When someone visits the careers page on my branding agency’s website, they find a letter from me. In it, I describe how I always wanted to work at a company that valued every part of me—a professional woman of color and mother. I wanted a place where I could speak freely, where my creativity was recognized, where I worked with smart people eager to listen and learn and grow. Ultimately, I tell readers, I never found that place. So, I created it.
I chose to share why I started my company Tote + Pears because authenticity is central to our brand. And, research shows that being upfront about the values that drive your company can help attract people who share those values. That’s why your founding story is more than just lip service. It’s a rallying cry for customers and employees.
If you’re looking to grow your business, a clearly defined purpose that spells its mission, vision and values could help you set you apart.
Why You Need a Mission, Vision and Values
A study of C-level executives at 28 global companies published in the October 2019 issue of Harvard Business Review found that putting purpose at the core of your strategy results in “more-unified organizations, more-motivated stakeholders and a broader positive impact on society.”
A mission and vision statement are your opportunity to define your purpose by showing your customers and employees what they can expect from you. Enumerating your values further clarifies who you are and what you stand for. Taken together, these foundational elements form a framework that can help leadership make critical decisions that move your business forward.
Once you’ve arrived at your core values, give each one the coffee mug test. Would you drink out of a cup emblazoned with those words?
At Tote + Pears, we lead our clients through a discovery workshop that helps define their company’s identity. Whether your team is working at home or in person, consider carving out time with your senior staff to nail down “why” behind what your company does.
Create Your Mission Statement
Whether your organization is a fledgling startup or a large corporation, a strong mission statement starts from a place of authenticity. It says why your business exists, who you’re there to serve and how you do it. Engage your leadership team by discussing the “why” behind your company’s existence. Discuss what problems your business exists to solve and what role you play in solving them.

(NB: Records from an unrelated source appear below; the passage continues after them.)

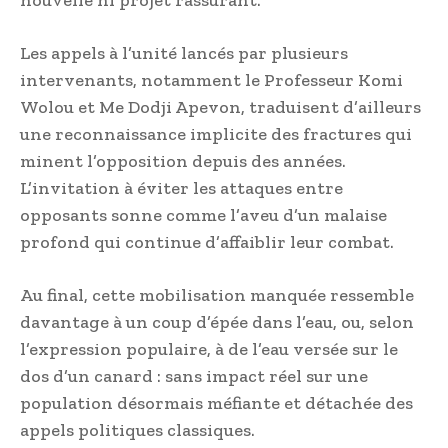
nouvelle ni projet rassurant.
Les appels à l’unité lancés par plusieurs
intervenants, notamment le Professeur Komi
Wolou et Me Dodji Apevon, traduisent d’ailleurs
une reconnaissance implicite des fractures qui
minent l’opposition depuis des années.
L’invitation à éviter les attaques entre
opposants sonne comme l’aveu d’un malaise
profond qui continue d’affaiblir leur combat.
Au final, cette mobilisation manquée ressemble
davantage à un coup d’épée dans l’eau, ou, selon
l’expression populaire, à de l’eau versée sur le
dos d’un canard : sans impact réel sur une
population désormais méfiante et détachée des
appels politiques classiques.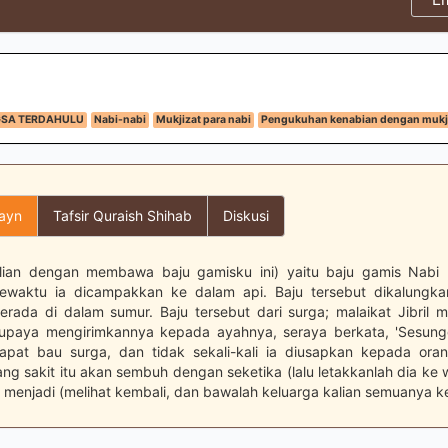
GSA TERDAHULU
Nabi-nabi
Mukjizat para nabi
Pengukuhan kenabian dengan mukj
layn
Tafsir Quraish Shihab
Diskusi
alian dengan membawa baju gamisku ini) yaitu baju gamis Nabi
sewaktu ia dicampakkan ke dalam api. Baju tersebut dikalungka
erada di dalam sumur. Baju tersebut dari surga; malaikat Jibril 
supaya mengirimkannya kepada ayahnya, seraya berkata, 'Sesun
dapat bau surga, dan tidak sekali-kali ia diusapkan kepada ora
ng sakit itu akan sembuh dengan seketika (lalu letakkanlah dia ke
) menjadi (melihat kembali, dan bawalah keluarga kalian semuanya k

Once you’ve established your raison d'être, it’s time to turn it into a compelling statement. Aim to write like you talk—in plain language that everyone understands. To that end, consider bringing outside perspectives to spot cliches or industry jargon. When finished, your mission statement should be within two to four sentences and no more than 100 words. For example, The mission statement for the Humane Society of the United States, a nonprofit dedicated to animal welfare and eliminating animal cruelty, is "to create a humane and sustainable world for all animals—a world that will also benefit people."
Shape Your Vision
Your business’s vision is how your brand positively impacts your community, industry or the world. Getting it right requires looking forward, researching market trends and pinpointing the change you believe your organization is positioned to bring about. A vision statement should be inspirational and short—no more than 35 words
For example, the Humane Society of the United States’ vision is clear and empowering. It is “A humane society.”
Another good example is the Alzheimer Association whose vision is “A world without Alzheimer's disease.”
If you need help, a branding agency can facilitate conversations, synthesize ideas and provide valuable customer insights. Bringing in an agency for any part of this exercise (or all of it) gives you the freedom to think deeply and talk openly, without being responsible for crafting the output.
State Your Beliefs
Stating your beliefs, or brand values, sets expectations for your company’s actions. Three to five carefully crafted values can help unify your team and guide everything you do. Your values also serve as a checklist of sorts to evaluate how well you’re practicing what you stand for.
By phrasing your values in a way that translates to action, you can make sure they are functional and memorable. For instance, “Say what you’re thinking,” is one of our values at Tote + Pears. This simple directive comes from our conviction that sometimes the best ideas are unfiltered ones—expressed before someone has time to second guess themselves.
Once you’ve arrived at your core values, give each one the coffee mug test. Would you drink out of a cup emblazoned with those words? If yes, that likely means your tone is authentic—perhaps even inspiring. If no, why not?
As markets shift and entire industries are upended, consumers are placing their trust in businesses that commit to a worthy purpose and clear principles. Those organizations that can do that--and stay the course—may be the best positioned of all to succeed.